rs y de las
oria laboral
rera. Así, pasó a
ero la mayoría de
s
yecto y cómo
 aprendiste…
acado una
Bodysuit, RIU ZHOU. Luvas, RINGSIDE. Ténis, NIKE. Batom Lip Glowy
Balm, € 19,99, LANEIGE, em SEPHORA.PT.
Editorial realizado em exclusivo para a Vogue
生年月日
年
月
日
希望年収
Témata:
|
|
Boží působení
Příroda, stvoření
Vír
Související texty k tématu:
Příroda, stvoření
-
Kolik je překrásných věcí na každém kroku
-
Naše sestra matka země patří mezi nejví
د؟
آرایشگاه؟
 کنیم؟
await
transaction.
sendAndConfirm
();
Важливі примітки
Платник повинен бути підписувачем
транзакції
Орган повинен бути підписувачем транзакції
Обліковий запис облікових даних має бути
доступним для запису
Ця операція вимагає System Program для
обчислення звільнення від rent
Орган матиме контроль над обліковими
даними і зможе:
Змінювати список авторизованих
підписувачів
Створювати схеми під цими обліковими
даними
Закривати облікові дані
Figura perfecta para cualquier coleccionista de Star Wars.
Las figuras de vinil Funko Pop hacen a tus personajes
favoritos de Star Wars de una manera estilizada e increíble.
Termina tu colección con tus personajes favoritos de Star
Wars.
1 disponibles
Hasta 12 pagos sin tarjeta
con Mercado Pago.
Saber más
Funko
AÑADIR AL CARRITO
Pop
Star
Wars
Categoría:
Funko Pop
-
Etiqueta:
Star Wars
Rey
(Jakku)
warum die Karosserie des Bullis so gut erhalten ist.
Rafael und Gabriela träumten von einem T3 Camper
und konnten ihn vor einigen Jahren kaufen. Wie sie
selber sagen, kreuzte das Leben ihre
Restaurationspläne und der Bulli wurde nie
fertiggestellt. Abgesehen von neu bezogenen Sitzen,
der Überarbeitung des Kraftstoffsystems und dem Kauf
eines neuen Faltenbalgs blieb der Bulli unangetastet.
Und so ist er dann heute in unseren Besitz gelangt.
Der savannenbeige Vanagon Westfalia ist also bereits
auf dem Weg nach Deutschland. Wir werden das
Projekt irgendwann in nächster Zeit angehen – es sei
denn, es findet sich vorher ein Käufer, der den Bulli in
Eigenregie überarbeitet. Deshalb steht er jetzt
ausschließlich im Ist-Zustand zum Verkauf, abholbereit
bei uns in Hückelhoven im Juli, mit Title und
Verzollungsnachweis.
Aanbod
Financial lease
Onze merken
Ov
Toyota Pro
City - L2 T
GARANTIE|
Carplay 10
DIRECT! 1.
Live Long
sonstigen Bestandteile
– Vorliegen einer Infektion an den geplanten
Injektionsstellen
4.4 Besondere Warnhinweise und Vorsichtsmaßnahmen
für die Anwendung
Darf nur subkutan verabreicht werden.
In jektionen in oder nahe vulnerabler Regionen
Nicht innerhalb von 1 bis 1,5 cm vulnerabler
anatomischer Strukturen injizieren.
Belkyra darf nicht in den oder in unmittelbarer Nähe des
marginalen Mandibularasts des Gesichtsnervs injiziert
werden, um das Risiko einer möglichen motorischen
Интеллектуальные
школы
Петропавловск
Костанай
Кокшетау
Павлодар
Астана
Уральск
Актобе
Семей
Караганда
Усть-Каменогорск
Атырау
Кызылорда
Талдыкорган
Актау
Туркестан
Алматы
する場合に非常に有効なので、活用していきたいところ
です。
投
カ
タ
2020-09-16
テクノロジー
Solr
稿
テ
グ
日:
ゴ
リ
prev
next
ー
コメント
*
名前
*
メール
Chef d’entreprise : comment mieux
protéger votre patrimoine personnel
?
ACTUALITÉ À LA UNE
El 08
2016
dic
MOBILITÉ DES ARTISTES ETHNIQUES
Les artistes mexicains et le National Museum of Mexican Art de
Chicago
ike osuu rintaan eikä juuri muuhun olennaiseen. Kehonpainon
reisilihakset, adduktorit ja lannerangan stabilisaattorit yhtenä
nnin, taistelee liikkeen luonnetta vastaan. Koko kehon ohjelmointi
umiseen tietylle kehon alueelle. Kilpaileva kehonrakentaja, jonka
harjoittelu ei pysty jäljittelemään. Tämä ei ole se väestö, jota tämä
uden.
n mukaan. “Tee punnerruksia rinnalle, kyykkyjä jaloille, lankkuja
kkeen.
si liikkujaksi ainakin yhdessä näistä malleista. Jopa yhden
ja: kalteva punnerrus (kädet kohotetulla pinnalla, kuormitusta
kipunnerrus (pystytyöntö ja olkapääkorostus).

────────────────────

#### Problem requirements:
Within the listing above, tally the lines holding the word "favoritos". Give the tally only.

#### Response to this exercise:
2